Aim of the task
Your answer should consist of all lines in the listing that hold the word "cours".

☆ ☆ ☆ ☆ ☆

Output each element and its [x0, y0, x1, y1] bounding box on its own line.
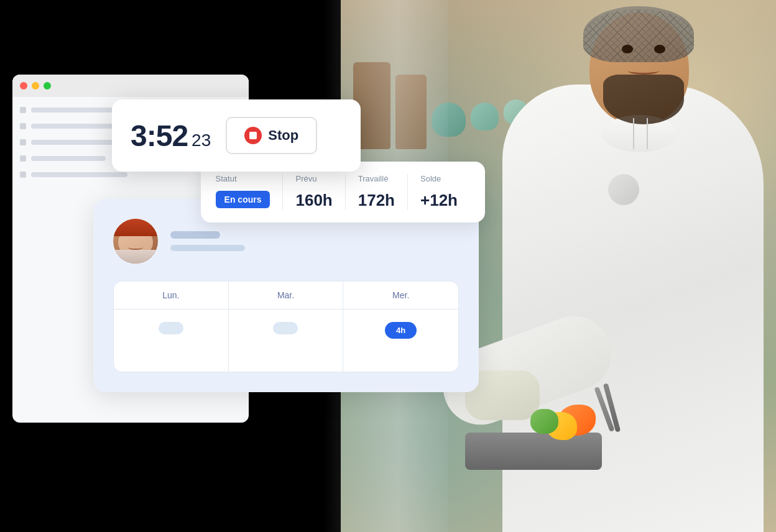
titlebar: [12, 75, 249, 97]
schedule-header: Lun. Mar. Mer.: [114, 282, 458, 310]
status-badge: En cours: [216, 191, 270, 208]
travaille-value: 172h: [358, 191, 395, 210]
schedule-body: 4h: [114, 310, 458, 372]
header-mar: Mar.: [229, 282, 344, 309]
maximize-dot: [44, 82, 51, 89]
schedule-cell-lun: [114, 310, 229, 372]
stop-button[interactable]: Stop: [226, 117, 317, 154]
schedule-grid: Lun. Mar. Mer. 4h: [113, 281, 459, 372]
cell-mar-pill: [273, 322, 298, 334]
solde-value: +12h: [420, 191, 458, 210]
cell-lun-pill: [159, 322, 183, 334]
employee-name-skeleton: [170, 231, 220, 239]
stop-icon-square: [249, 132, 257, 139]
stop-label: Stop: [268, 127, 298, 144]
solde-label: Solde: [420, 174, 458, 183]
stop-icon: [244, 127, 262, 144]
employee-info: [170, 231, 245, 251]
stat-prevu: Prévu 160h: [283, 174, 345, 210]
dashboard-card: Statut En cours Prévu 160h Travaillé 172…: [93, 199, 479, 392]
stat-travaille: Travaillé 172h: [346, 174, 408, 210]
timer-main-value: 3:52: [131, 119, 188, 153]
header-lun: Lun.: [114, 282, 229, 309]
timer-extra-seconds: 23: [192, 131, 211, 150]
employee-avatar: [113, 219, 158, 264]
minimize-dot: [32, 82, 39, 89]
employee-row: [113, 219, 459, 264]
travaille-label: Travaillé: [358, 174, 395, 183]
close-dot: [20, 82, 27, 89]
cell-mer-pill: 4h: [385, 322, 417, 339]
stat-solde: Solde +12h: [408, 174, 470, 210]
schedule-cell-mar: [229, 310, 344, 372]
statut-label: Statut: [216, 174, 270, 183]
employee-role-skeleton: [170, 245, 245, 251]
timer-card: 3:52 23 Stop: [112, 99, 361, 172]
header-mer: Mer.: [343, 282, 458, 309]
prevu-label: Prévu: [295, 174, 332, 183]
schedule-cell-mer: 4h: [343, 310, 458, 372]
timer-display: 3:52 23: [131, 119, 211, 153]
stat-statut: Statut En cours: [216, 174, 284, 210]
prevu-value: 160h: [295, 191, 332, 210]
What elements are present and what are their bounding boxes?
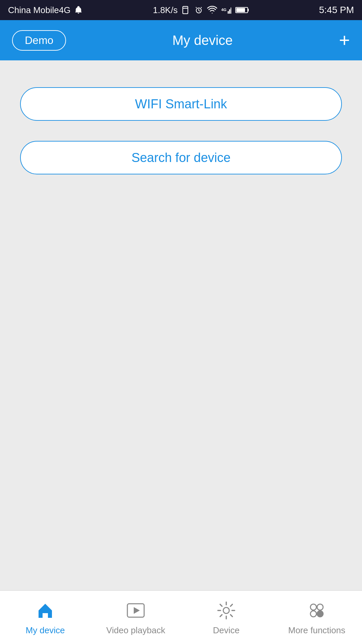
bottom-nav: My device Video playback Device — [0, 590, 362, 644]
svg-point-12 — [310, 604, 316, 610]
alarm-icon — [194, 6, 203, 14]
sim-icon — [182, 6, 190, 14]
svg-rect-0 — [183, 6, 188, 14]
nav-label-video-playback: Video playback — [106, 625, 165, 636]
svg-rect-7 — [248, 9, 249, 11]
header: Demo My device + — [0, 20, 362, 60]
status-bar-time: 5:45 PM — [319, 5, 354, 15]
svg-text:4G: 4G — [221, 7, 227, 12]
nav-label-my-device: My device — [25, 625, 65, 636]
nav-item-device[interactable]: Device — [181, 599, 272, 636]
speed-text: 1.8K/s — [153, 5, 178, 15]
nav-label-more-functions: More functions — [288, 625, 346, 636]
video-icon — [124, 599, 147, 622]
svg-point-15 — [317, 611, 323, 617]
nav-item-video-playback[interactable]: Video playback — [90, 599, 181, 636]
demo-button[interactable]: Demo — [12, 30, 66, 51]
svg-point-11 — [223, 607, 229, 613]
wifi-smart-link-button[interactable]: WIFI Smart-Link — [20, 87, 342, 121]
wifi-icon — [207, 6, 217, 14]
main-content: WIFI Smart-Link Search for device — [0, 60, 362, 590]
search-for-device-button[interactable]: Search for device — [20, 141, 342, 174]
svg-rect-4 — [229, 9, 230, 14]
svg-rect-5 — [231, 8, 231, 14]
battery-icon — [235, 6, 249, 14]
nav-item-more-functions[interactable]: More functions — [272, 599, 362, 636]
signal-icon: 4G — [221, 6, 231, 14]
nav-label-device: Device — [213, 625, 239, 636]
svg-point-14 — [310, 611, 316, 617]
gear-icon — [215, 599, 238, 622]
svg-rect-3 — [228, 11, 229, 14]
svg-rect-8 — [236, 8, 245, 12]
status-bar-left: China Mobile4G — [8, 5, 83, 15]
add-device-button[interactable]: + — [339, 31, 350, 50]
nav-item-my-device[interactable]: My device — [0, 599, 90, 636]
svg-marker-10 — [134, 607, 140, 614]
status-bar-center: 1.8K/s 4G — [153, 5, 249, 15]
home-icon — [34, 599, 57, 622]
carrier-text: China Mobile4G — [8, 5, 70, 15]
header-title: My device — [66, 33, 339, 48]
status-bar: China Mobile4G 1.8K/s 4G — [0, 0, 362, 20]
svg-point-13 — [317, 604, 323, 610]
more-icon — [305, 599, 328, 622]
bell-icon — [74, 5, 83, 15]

☆ ☆ ☆ ☆ ☆

Response to the exercise
status-badge: En cours: [216, 191, 270, 208]
dashboard-card: Statut En cours Prévu 160h Travaillé 172…: [93, 199, 479, 392]
stat-statut: Statut En cours: [216, 174, 284, 210]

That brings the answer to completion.